Table 1: Novel OSA Diagnostic Devices
|FDA Cleared for Adult OSA Testing||ANNE Sleep, ARES, ApneaTrak, Cerebra, NightOwl, Nox T3s, Onera STS, *Sleepimage SaMD, Sleep Profiler PSG2, SOMNOtouch RESP, Sunrise, WatchPAT, Wesper Lab, Accusom, ZMachine synergy, BWMini HST, Belun ring (Belun Sleep Platform), BresoDX1, AcuPebble (SA100 for screening, OX100 for OSA diagnosis)|
|FDA Cleared for Pediatric Use
(may not meet payor requirements; pediatric HSAT is not currently recommended by AASM)

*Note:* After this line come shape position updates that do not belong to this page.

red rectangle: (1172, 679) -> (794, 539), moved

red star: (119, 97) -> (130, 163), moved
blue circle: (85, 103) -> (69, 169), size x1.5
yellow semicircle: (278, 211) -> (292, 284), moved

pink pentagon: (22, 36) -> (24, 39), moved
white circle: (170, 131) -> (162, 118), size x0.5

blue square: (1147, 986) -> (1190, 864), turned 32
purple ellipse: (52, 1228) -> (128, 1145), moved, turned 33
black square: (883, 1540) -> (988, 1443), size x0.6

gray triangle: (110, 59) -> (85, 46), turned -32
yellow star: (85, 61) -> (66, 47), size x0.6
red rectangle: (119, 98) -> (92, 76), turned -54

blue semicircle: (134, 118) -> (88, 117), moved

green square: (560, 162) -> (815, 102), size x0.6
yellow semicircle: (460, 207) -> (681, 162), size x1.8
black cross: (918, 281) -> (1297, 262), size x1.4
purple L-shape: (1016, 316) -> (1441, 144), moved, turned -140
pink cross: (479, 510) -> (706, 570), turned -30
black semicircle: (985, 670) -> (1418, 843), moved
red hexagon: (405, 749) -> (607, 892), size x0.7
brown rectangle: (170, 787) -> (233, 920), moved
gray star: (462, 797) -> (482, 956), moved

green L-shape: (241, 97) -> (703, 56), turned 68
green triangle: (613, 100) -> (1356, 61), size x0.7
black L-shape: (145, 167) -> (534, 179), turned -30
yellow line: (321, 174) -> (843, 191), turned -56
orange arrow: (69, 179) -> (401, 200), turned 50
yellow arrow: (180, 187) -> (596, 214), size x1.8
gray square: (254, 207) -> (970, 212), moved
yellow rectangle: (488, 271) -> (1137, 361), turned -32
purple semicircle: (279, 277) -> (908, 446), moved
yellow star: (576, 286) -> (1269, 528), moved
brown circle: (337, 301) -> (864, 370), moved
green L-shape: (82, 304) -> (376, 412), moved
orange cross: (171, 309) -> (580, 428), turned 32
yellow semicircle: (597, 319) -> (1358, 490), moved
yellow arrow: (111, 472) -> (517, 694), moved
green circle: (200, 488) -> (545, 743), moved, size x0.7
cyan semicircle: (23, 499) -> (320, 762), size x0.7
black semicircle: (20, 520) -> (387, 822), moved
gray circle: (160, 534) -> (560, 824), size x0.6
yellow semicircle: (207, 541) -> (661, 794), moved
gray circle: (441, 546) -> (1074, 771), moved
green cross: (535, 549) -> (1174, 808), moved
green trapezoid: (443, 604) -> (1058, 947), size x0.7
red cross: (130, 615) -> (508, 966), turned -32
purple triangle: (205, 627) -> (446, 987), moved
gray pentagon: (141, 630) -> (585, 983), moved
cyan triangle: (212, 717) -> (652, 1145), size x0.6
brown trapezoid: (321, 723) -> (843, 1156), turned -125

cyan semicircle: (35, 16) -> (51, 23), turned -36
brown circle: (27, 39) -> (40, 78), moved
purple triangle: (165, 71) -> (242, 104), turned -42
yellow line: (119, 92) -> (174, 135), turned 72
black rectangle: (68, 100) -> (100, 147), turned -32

|*Sleepimage SaMD (Age> 2), NoxT3s (Age > 2), WatchPAT (Age >12)|
|Collects and Reports SpO2||ANNE Sleep, ApneaTrak, ARES, Cerebra, NightOwl, NoxT3s, Onera STS, ZMachine synergy, Belun Ring, Sunrise Sensor-2, AcuPebble OX100, BresoDX1, *SleepImage SaMD, BWMini HST, **Somfit|
|Includes EEG||ARES, ApneaTrak, Cerebra, Nox T3s, Onera STS, SOMNOtouch RESP, Sleep Profiler PSG2, BWMini, **Somfit, Z Machine Synergy|
|Ability to Score Raw Data||ANNE Sleep, ApneaTrak, ARES, Cerebra, NoxT3s, Onera STS, ZMachine synergy, NightOwl, *SleepImage SaMD, Sunrise, BWMini HST|
|Ability to Score or Report Central Events||ARES (with optional bluetooth respiratory effort belt), Z Machine Synergy; *SleepImage SaMD, BWMini HST|
|Multiple Night Use||ARES, NightOwl, Nox T3s, Sunrise, SOMNOtouch RESP, *Sleepimage SaMD, Sleep Profiler PSG2, Belun Ring, Z Machine Synergy|
|Novel Sensor Locations:|
|Forehead||ARES, Cerebra, Onera STS, Sleep Profiler PSG2, **Somfit|
|Hand/Finger||NightOwl, *Sleepimage SaMD, WatchPAT, Belun Ring, ANNE Sleep|
|Chest/Abdomen||ApneaTrak, Cerebra, Nox T3s, Onera STS, SOMNOtouch RESP, Wesper Lab, WatchPAT One (with chest sensor)|
|Leg (limb leads)||Cerebra (optional), Onera STS|
*SaMD, software as a medical device. Only SaMD is FDA cleared for OSA testing, not the entire device.